Abi was not far behind. She clawed her way from the middle of the pack during freshman year, to dazzle the ranks in the top 9% when she claimed her diploma. Psychologists who specialize in children who have lost parents would call an event like graduation ‘triggering’. Triggering, because the last time they set foot in Red Rocks Amphitheater, their father was curled up in my lap. His cancer-ridden body was wracked in pain. His determination to get to our son’s graduation was monumental.
Red Rocks Amphitheater, site of 2012 Evergreen High graduation.
His complexion was yellow, and his steps frail. He died six weeks later. But he made it, and for that, Chris remains one of my heroes.
Watching my children, it seems like when children experience such a traumatic loss, it’s almost primal. By that I mean that something childlike is broken in them, some sense of safety removed. If Dad, my protector, can die horribly, what can happen to me, after all?
Hmm. I muse about this and a lot of things. My faith in Jesus has been tested tremendously over the past two years.
The Psalmist says, in Psalm 127:3, that “Children are a Gift of the Lord.” True. The author of Proverbs writes “Children are a crown to the aged” (Chapter 17, verse 6). Well, I’m feeling that, I was forty-eight yesterday, after all.
I follow that line of reasoning like a fish, or a blind woman. No one give gifts unless they have some sort of affection for the recipient. My children are a crown, too. They inspire me, cheer me, and make me think. Maybe Jesus does have some affection for me after all. Funny how I have to keep relearning that.
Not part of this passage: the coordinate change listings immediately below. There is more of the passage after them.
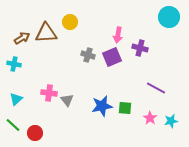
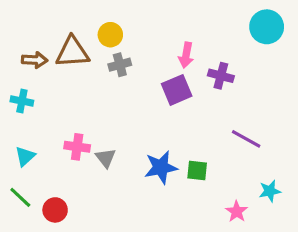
brown arrow: (22, 38) -> (35, 60), turned 35
gray cross: (88, 55) -> (120, 65), moved, turned -32
pink star: (150, 118) -> (237, 212), moved

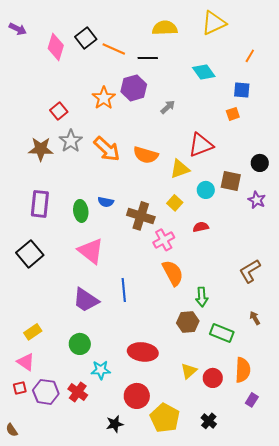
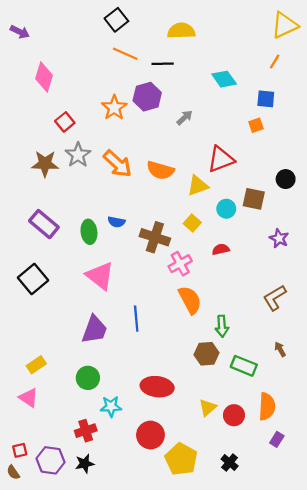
yellow triangle: (214, 23) -> (285, 25), moved
black square: (86, 38) -> (116, 20), moved
pink diamond: (56, 47) -> (44, 77), moved
purple star: (257, 200) -> (279, 238), moved
purple rectangle: (40, 204) -> (44, 224), turned -56
purple trapezoid: (86, 300) -> (94, 330), turned -104
red square: (20, 388) -> (20, 450), moved
purple hexagon: (46, 392) -> (51, 460), moved
red cross: (78, 392) -> (86, 431), turned 36
black star: (115, 424) -> (85, 464), moved

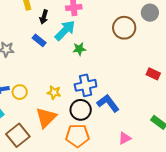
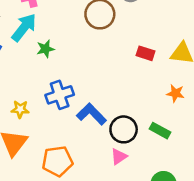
red rectangle: (153, 74) -> (145, 53), moved
black circle: (81, 110) -> (124, 129), moved

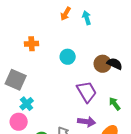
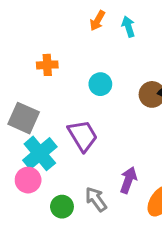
purple trapezoid: (87, 92) -> (83, 136), moved
cyan cross: (27, 104) -> (40, 153), size x1.6
purple arrow: (87, 122) -> (128, 180), turned -78

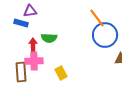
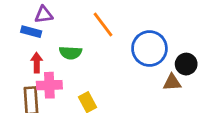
orange line: (97, 18) -> (103, 25), moved
red arrow: (33, 45) -> (37, 63), moved

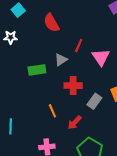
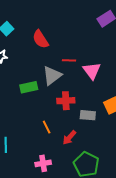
red line: (79, 45) -> (69, 60), turned 72
gray triangle: (61, 60) -> (52, 76), size x1.5
gray rectangle: (94, 101) -> (88, 115), turned 63

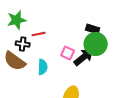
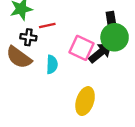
black rectangle: (93, 29) -> (111, 20), turned 64
pink square: (68, 53) -> (81, 48), size x1.5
A man I was dating mistakenly took my kvetching about my children’s grief load for the desire for a co-parent. I had to laugh. He’s a very kind man, and took my correction graciously. No one, absolutely no one, can shepherd my children through this process as well as I can. I have a huge support network, thank God. The proof is in the pudding, and so far the pudding looks pretty good.
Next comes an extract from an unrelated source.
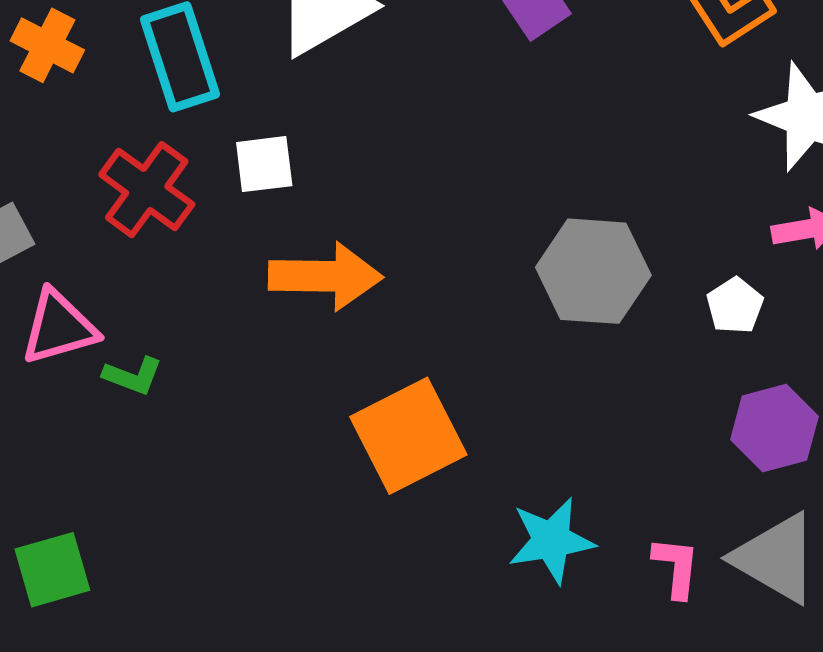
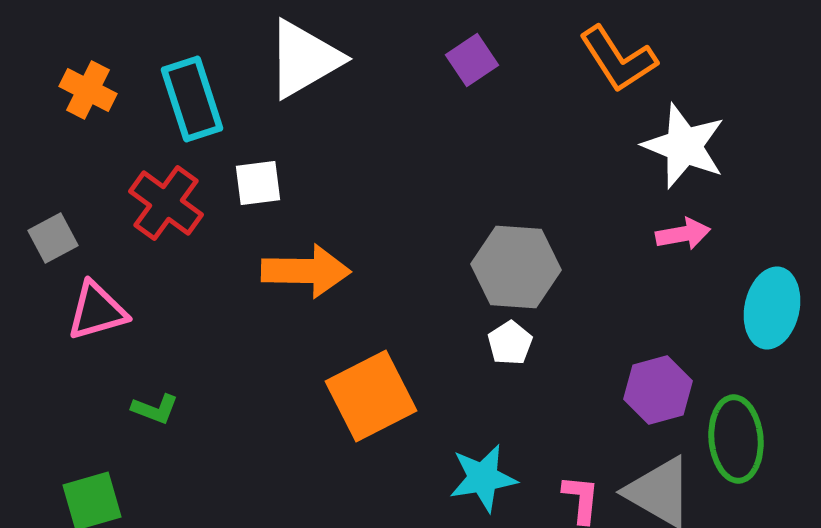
white pentagon: (735, 306) -> (510, 343), moved
green L-shape: (133, 376) -> (155, 409), moved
I would be very interested in what you folks would have to say about this. Another blogger friend has a Q and A format that I am going to borrow.
pccadvantage.wordpress.com, thank you for the idea. (Check her out, friends, she’s hilarious.)
For cancer families: What have you done to help shepherd your children through their loss?
What has helped you the most in your support network, during giant steps like graduations?
Lastly, What’s your story? Let the rest of us hear it. Grief shared is diminished.